Book: Karaoke Fascism: Burma and the Politics of Fear

Monique Skidmore, "Karaoke Fascism: Burma and the Politics of Fear" (University of Pennsylvania Press, 2004):

http://www.upenn.edu/pennpress/book/14094.html

Publisher's description: "To come to Burma, one of the few places where despotism still dominates, is to take both a physical and an emotional journey and, like most Burmese, to become caught up in the daily management of fear. Based on Monique Skidmore's experiences living in the capital city of Rangoon, Karaoke Fascism is the first ethnography of fear in Burma and provides a sobering look at the psychological strategies employed by the Burmese people in order to survive under a military dictatorship that seeks to invade and dominate every aspect of life. Skidmore looks at the psychology and politics of fear under the SLORC and SPDC regimes. Encompassing the period of antijunta student street protests, her work describes a project of authoritarian modernity, where Burmese people are conscripted as army porters and must attend mass rallies, chant slogans, construct roads, and engage in other forms of forced labor. In a harrowing portrayal of life deep within an authoritarian state, recovering heroin addicts, psychiatric patients, girl prostitutes, and poor and vulnerable women in forcibly relocated townships speak about fear, hope, and their ongoing resistance to four decades of oppression.

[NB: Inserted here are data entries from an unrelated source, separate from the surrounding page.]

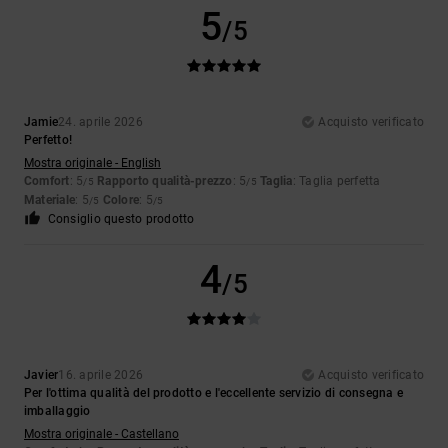
5
/5
Jamie
24. aprile 2026
Acquisto verificato
Perfetto!
Mostra originale - English
Comfort
: 5
Rapporto qualità-prezzo
: 5
Taglia
: Taglia perfetta
/5
/5
Materiale
: 5
Colore
: 5
/5
/5
Consiglio questo prodotto
4
/5
Javier
16. aprile 2026
Acquisto verificato
Per l'ottima qualità del prodotto e l'eccellente servizio di consegna e
imballaggio
Mostra originale - Castellano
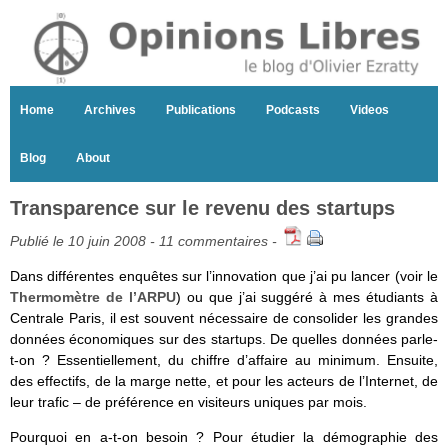
Home
Archives
Publications
Podcasts
Videos
Blog
About
Transparence sur le revenu des startups
Publié le 10 juin 2008 -
11 commentaires
-
Dans différentes enquêtes sur l’innovation que j’ai pu lancer (voir le
Thermomètre de l’ARPU
) ou que j’ai suggéré à mes étudiants à
Centrale Paris, il est souvent nécessaire de consolider les grandes
données économiques sur des startups. De quelles données parle-
t-on ? Essentiellement, du chiffre d’affaire au minimum. Ensuite,
des effectifs, de la marge nette, et pour les acteurs de l’Internet, de
leur trafic – de préférence en visiteurs uniques par mois.
Pourquoi en a-t-on besoin ? Pour étudier la démographie des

"'Karaoke fascism' is a term the author uses to describe the layers of conformity that Burmese people present to each other and, more important, to the military regime. This complex veneer rests on resistance, collaboration, and complicity, and describes not only the Burmese form of oppression but also the Burmese response to a life of domination. Providing an inside look at the madness and the militarization of the city, Skidmore argues that the weight of fear, the anxiety of constant vulnerability, and the numbing demands of the State upon individuals force Burmese people to cast themselves as automata; they deliberately present lifeless hollow bodies for the State's use, while their minds reach out into the cosmos for an array of alternate realities. Skidmore raises ethical and methodological questions about conducting research on fear when doing so evokes the very emotion in question, in both researcher and informant."

Review: "Skidmore captures perfectly how even the passing visitor to Burma absorbs the atmosphere of fear and internalises the vulnerability and precariousness of a life under a military dictatorship. It is rare for an academic work to be so captivating." ("Australian Journal of Anthropology")

The book if fully searchable on Google Book Search (including table of contents):

http://books.google.com/books?id=nVxwUkwIU8MC&printsec=frontcover

Professor Monique Skidmore is now Dean of the Faculty of Arts and Design at the University of Canberra.